P.M. : Je rapporte ici le concept
d'université virtuelle tel qu'il a été exposé
par Philippe Cinquin, lors de la Table Ronde consacrée à
la chirurgie assistée par ordinateur à la SOFCOT de novembre
2000.
"Le compagnonnage est à la
base de l'apprentissage de la chirurgie orthopédique. Les aspects
positifs de cette méthode de transmission d'un savoir complexe
doivent être conservés. Cependant, ce modèle éducatif
a des limites, qui expliquent en grande partie la variabilité
des pratiques orthopédiques en Europe. Ces limites sont en particulier
les suivantes :
L'absence "d'étalon or". L'évaluation
des techniques innovantes développées en chirurgie orthopédique
fait l'objet de publications dans les revues spécialisées.
Mais le mécanisme de "peer review" des journaux les plus prestigieux
ne permet pas une comparaison des résultats sur une base quantifiée,
multi-centrique et permanente. Cette limite est un frein à la
diffusion des techniques innovantes et performantes.
L'effet "chapelle". Les jeunes chirurgiens
interagissent habituellement avec un nombre limité de chirurgiens
"seniors", et l'utilisation du matériel pédagogique actuel
ne compense que partiellement cette limitation "géographique".
Livres et journaux fournissent une information de référence
utile pour l'assimilation de connaissances "déclaratives". Leur
format ne permet cependant pas de répondre aux exigences du processus
d'acquisition de connaissances "procédurales", qui font appel
à une information de nature multi-modale, puisque les composantes
visuelles et tactiles jouent ici un rôle capital.

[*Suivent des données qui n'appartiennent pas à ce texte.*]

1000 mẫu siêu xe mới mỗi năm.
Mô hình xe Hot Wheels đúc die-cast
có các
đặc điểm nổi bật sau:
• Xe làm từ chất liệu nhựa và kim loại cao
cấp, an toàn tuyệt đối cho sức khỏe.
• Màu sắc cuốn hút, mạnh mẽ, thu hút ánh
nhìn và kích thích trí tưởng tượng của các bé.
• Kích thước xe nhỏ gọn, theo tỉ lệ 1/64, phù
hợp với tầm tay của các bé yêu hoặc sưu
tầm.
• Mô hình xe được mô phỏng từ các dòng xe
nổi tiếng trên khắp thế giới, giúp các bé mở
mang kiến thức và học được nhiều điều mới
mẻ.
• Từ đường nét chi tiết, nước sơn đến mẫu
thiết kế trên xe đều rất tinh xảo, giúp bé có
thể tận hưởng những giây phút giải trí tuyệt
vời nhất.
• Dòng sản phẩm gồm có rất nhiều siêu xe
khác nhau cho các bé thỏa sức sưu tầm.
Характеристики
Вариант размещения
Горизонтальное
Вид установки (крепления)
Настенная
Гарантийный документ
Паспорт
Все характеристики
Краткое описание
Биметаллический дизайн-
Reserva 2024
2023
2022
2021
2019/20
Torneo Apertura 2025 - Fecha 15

La variabilité des compétences
chirurgicales. Seule une appréciation qualitative des compétences
acquises est aujourd'hui possible : aucun outil ne permet de quantifier
une "courbe d'apprentissage". Or, les performances de chacun dépendent
étroitement des compétences acquises et du degré
de pratique de tel ou tel type d'intervention.

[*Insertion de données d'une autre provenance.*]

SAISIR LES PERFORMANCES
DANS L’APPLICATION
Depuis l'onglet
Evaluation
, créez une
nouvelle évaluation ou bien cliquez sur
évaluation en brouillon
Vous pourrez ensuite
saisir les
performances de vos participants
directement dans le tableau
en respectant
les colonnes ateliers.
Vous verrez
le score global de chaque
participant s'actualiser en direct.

L'influence chirurgicale limitée
sur l'introduction des Nouvelles Techniques de l'Information et de la
Communication (NTIC). Celle-ci s'appuie sur l'expérience acquise
par des pionniers, qui contribuent très activement au développement
de techniques comme la chirurgie assistée par ordinateur, ou
guidée par l'image. La capacité de partage de cette expérience
est cependant limitée. On observe un rôle sans cesse croissant
joué par les industriels, qui organisent des formations où
les enseignants sont plus souvent des ingénieurs que des chirurgiens.
Intérêts privés et publics ne convergent pas systématiquement,
et le contrôle de la formation médicale par des entités
universitaires reconnues en chirurgie orthopédique est un point
essentiel.
De telles limites sont difficilement
compatibles avec l'objectif promu par l'Europe de "Citizen Centred Care",
qui implique que les procédures chirurgicales puissent être
justifiées à la fois en termes de choix des indications
et en termes de réalisation des procédures.
Ces remarques nous ont conduits à
lancer un projet d'Université Orthopédique Européenne
Virtuelle, qui vise l'amélioration de l'interaction entre étudiant
et enseignant en Chirurgie Orthopédique, et plus spécifiquement
:
Le développement de matériel
éducatif, accessible en ligne (via Internet / Intranet) ou hors
ligne (sur CD), et validé consensuellement au niveau européen.
Cet objectif sera atteint par :
* l'utilisation des possibilités
du multimédia, permettant de décrire la connaissance "déclarative"
nécessaire à la chirurgie orthopédique (classique
ou assistée par ordinateur).
* la mise en place d'un observatoire
virtuel permanent de l'introduction des NTIC en Orthopédie, permettant
une comparaison reproductible et "peer-reviewed" des résultats
atteints par les diverses techniques proposées.
L'amélioration de l'enseignement
à distance et de l'interaction entre étudiants et experts.
Cet objectif sera atteint par la mise en place de "classes virtuelles"
en chirurgie orthopédique.
L'amélioration de l'acquisition
et de l'évaluation des compétences chirurgicales, et en
particulier les compétences "procédurales". Cet objectif
nécessitera le développement de simulateurs chirurgicaux".